On Tuesday, Sanofi (NASDAQ:SNY) and Denali Therapeutics (NASDAQ:DNLI) announced they were halting clinical trials for one of Denali's drugs, DNL747. While the drug candidate proved to be safe at the dosage tested in the phase 1 trial, the results suggested that the molecule might not help people with Alzheimer's or ALS (Lou Gehrig's disease) unless the dosage was increased. And such an increase might cause safety issues in humans.
Instead, the two companies are going forward with the "back-up compound," DNL788, as that molecule had superior results in animal testing. "[W]e have decided to pause clinical studies with DNL747 and focus our efforts on accelerating development of DNL788, which we believe has superior drug properties and a more rapid path toward proof-of-concept clinical studies in patients in multiple neurological indications," said Denali CEO Ryan Watts.
Back in 2018, Sanofi and Denali inked a collaboration deal; the European pharmaceutical giant paid $125 million to Denali for partial rights in a pair of RIPK1 inhibitors, DNL747 and DNL758. These two molecules inhibit the receptor-interacting protein kinase-1, which is thought to play a role in many diseases, including Alzheimer's, ALS, and multiple sclerosis. (DNL758 is being tested in peripheral inflammatory disease and rheumatoid arthritis).

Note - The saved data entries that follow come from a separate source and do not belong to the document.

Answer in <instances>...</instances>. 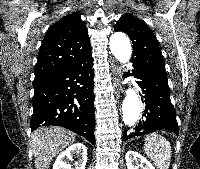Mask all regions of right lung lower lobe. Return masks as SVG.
Masks as SVG:
<instances>
[{
	"label": "right lung lower lobe",
	"mask_w": 200,
	"mask_h": 169,
	"mask_svg": "<svg viewBox=\"0 0 200 169\" xmlns=\"http://www.w3.org/2000/svg\"><path fill=\"white\" fill-rule=\"evenodd\" d=\"M92 67L90 54L71 68L34 79L31 131L58 125L95 144Z\"/></svg>",
	"instance_id": "obj_1"
}]
</instances>
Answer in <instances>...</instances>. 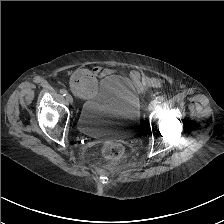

While the halting of the DNL747 lead molecule is disappointing, the market's reaction so far has been rather muted. In early trading on Wednesday, Denali's stock is up slightly. Presumably, this is because the two companies still have a strong candidate molecule, DNL788, and their collaboration remains intact.
Indeed, sometimes substitutes are amazing. Maybe one day we'll refer to DNL788 as "Lou Gehrig" and the halted candidate DNL747 will be "Wally Pipp."